At first glance, this book strictly follows protocol. A incredible, maybe even counter-intuitive, hypothesis is put forward and supported with countless examples. The books mentioned above leave it at that. Example follows superfluous example, probably in the misguided believe anything can be proven by repetition. The reader is kept entertained by the strength of the writing and the depth of the research, but is not intellectually engaged.

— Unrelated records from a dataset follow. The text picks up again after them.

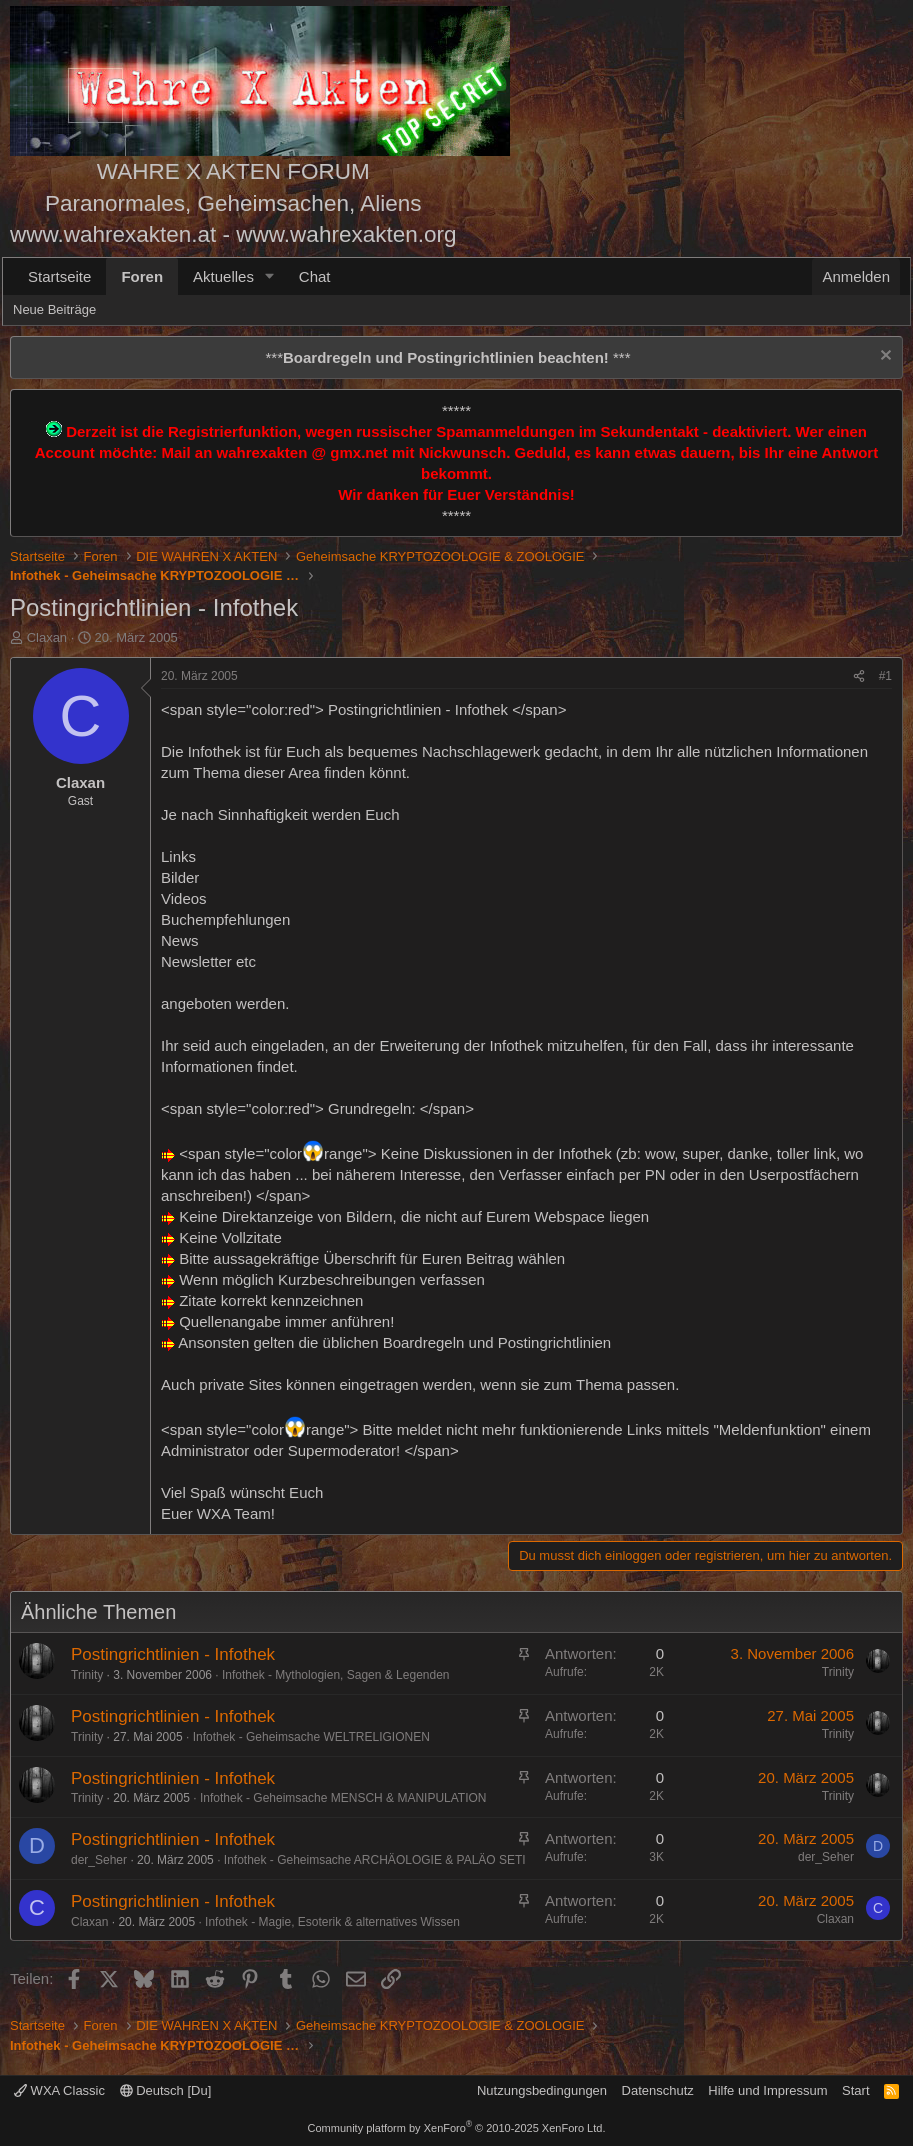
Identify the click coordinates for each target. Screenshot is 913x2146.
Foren (142, 276)
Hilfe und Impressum (767, 2090)
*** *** (447, 357)
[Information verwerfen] (883, 357)
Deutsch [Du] (166, 2090)
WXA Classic (59, 2090)
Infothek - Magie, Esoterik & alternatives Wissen (332, 1922)
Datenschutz (658, 2090)
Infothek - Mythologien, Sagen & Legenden (336, 1675)
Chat (315, 276)
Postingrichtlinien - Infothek (173, 1654)
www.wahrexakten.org (346, 234)
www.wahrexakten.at (113, 234)
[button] (270, 276)
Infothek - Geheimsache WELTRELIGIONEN (311, 1737)
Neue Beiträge (54, 309)
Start (855, 2090)
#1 (885, 676)
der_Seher (99, 1860)
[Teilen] (859, 676)
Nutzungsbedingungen (542, 2090)
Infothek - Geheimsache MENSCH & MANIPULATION (343, 1798)
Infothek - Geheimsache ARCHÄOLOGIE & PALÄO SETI (375, 1860)
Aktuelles (223, 276)
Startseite (59, 276)
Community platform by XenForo (457, 2128)
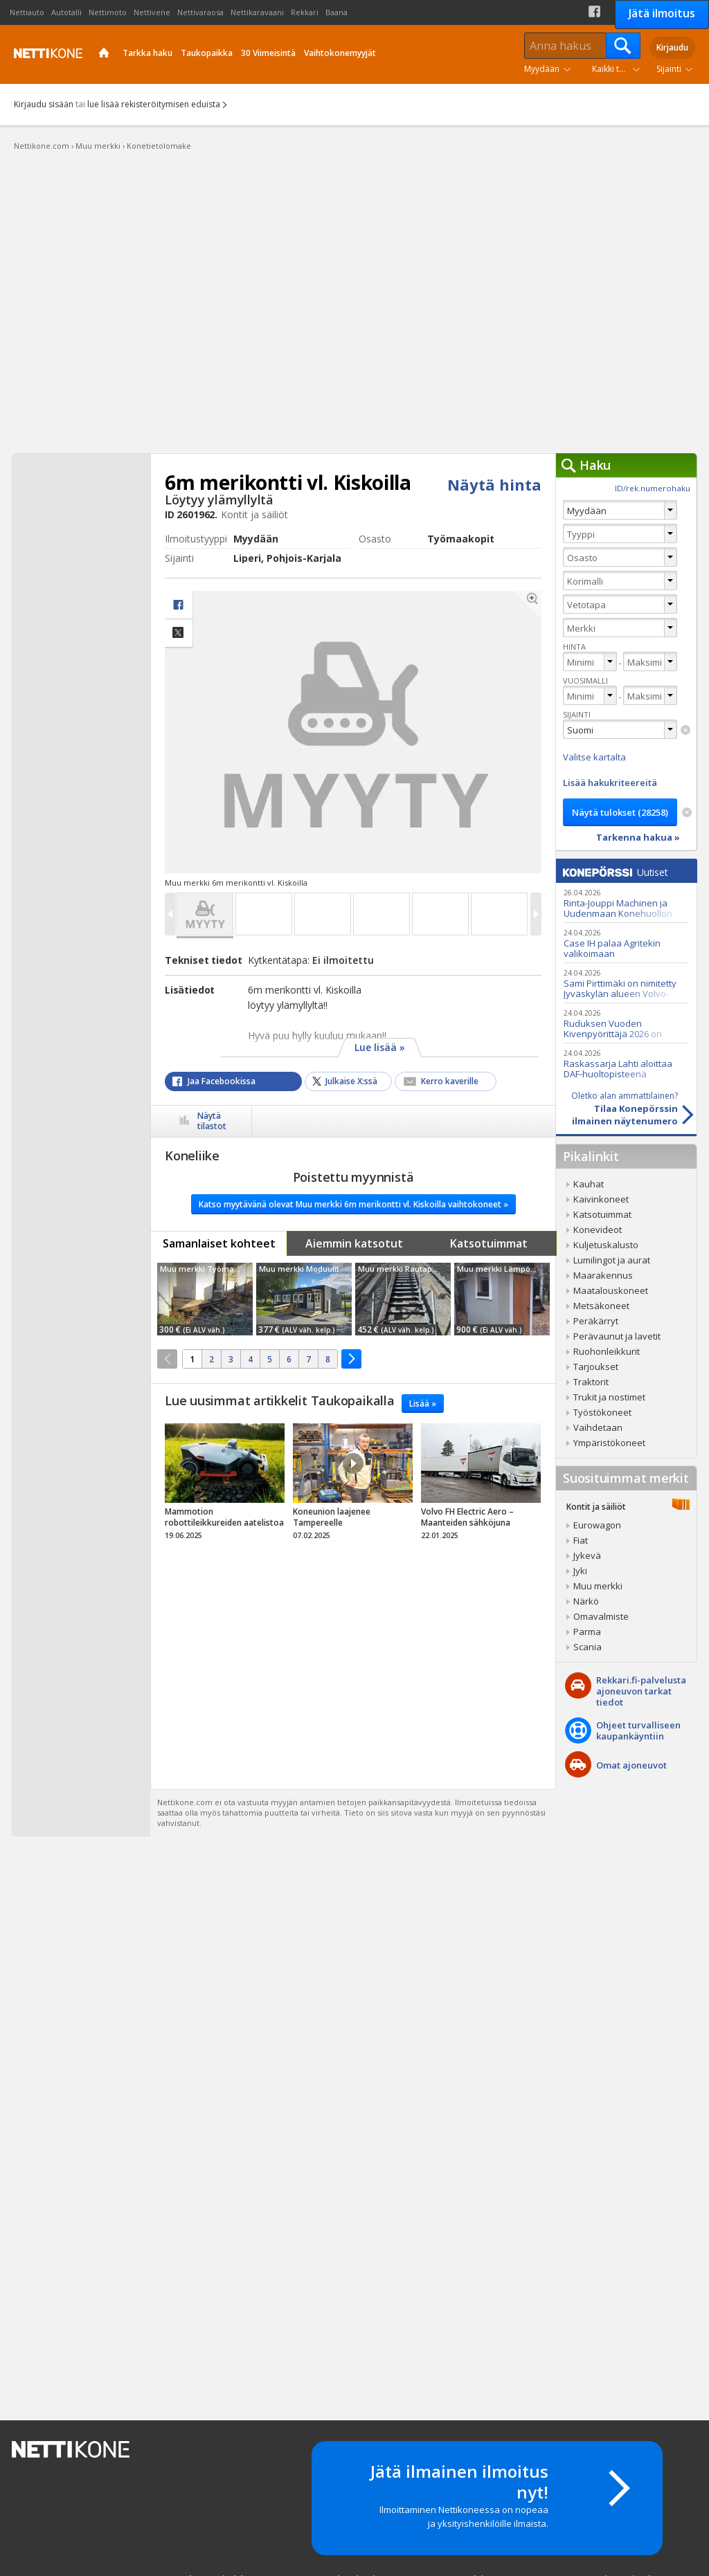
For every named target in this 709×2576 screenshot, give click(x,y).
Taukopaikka (207, 53)
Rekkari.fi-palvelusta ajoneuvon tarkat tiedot (641, 1691)
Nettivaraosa (200, 12)
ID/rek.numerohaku (652, 488)
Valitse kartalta (594, 757)
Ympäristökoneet (609, 1442)
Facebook (594, 11)
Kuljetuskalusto (605, 1245)
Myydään (541, 69)
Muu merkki (597, 1586)
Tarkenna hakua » (638, 837)
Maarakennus (603, 1275)
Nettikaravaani (257, 12)
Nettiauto (27, 12)
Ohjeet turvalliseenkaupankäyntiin (638, 1730)
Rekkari (304, 12)
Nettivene (152, 12)
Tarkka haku (147, 53)
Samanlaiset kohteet (219, 1243)
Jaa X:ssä (178, 633)
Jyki (580, 1570)
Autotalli (66, 12)
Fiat (580, 1540)
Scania (587, 1647)
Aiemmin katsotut (354, 1243)
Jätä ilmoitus (662, 13)
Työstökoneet (602, 1412)
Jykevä (587, 1555)
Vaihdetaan (597, 1427)
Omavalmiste (601, 1616)
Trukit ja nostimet (609, 1397)
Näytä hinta (494, 484)
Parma (587, 1631)
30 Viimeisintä (268, 53)
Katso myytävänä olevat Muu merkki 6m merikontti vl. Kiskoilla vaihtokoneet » (353, 1204)
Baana (336, 12)
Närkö (586, 1601)
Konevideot (597, 1229)
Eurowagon (597, 1525)
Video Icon (353, 1463)
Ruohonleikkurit (606, 1351)
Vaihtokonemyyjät (340, 53)
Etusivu (104, 54)
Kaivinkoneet (601, 1199)
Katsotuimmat (489, 1243)
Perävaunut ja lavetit (617, 1336)
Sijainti (668, 69)
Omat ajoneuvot (631, 1765)
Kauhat (588, 1184)
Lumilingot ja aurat (611, 1260)
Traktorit (591, 1382)
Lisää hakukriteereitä (610, 782)
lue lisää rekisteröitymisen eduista (153, 104)
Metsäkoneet (601, 1305)
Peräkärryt (595, 1321)
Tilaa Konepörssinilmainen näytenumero (617, 1108)
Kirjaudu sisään (43, 104)
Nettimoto (108, 12)
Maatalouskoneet (610, 1290)
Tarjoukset (595, 1366)
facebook (178, 605)
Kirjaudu (672, 47)
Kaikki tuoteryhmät (619, 69)
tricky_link (225, 1485)
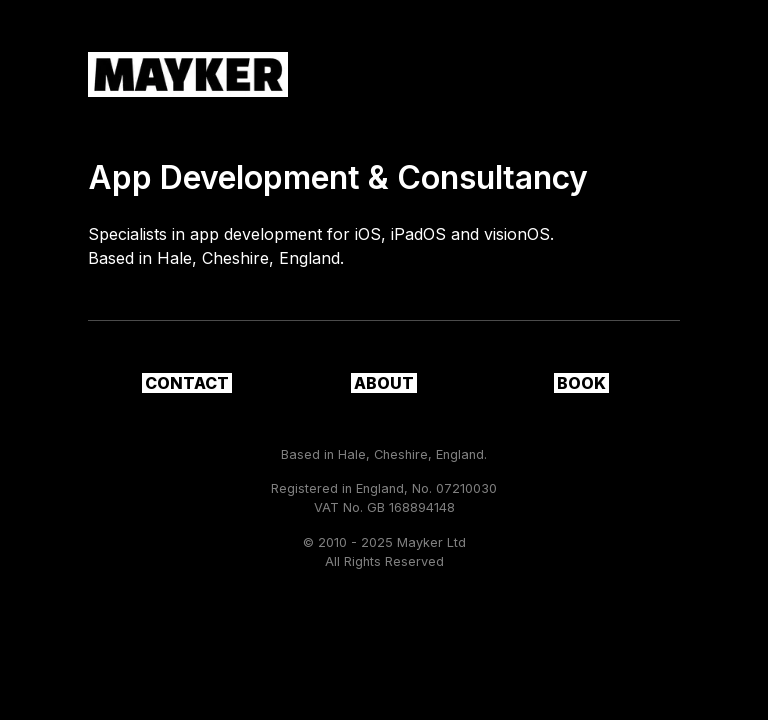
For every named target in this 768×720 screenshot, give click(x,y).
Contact (187, 383)
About (384, 383)
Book (581, 383)
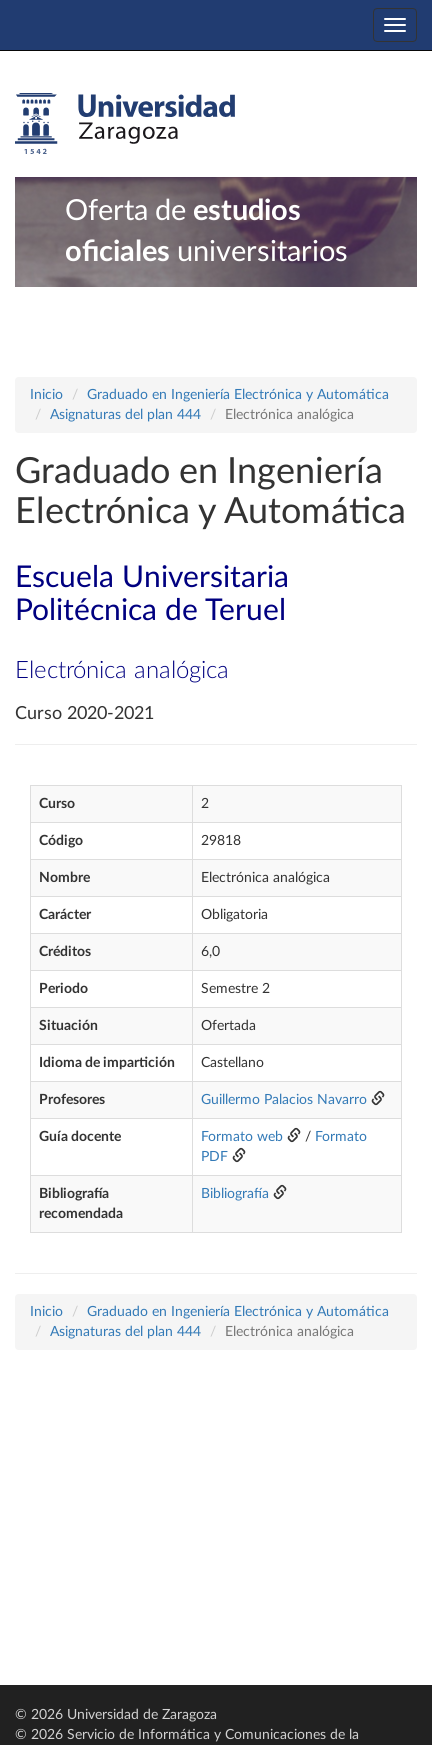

Malcolm Gladwell's latest book is satisfyingly different. After the initial case studies and examples, counterpoints are being presented, caveats opened and concessions made. The point of the book is the power of the subconscious. Our mind makes decisions and judgments long before we are aware of it. We are sometimes fooled by these intuitions but more often tremendously helped. We know things without knowing them and react quickly to stressful situations without being able to give reasons afterwards. The books looks at various aspects of these mind games, suggests ways of exploiting or at least controlling them and of minimizing their shortcomings. Nowhere in the book is there a cure-all. There is no magic. All insights are described in their context and with the warning attached that things might be different in a different context. The reader is encouraged to make use of his brain and evaluate the words in front of him. This is no pseudo-scientifc lulaby but educational entertainment of the finest kind.
2 comments:
this is a great review. I agree with most everything you have said about Blink. His arguments were very compelling and I appreciated the way he got me to look at the Amadou Diallo shooting a little differently. He didn't necessarily change my mind but I got a lot out of that book.
Thanks.
What surprised me about the Amadou Diallo story is that I hadn't even heard about it even though I lived in the US at the time.
Gladwell tries to strike a balance between excusing what happened and calling the cops racists. What he doesn't do, and that's baffling, is refer back to an earlier chapter and talk about 'implicit association' (black = bad) some more.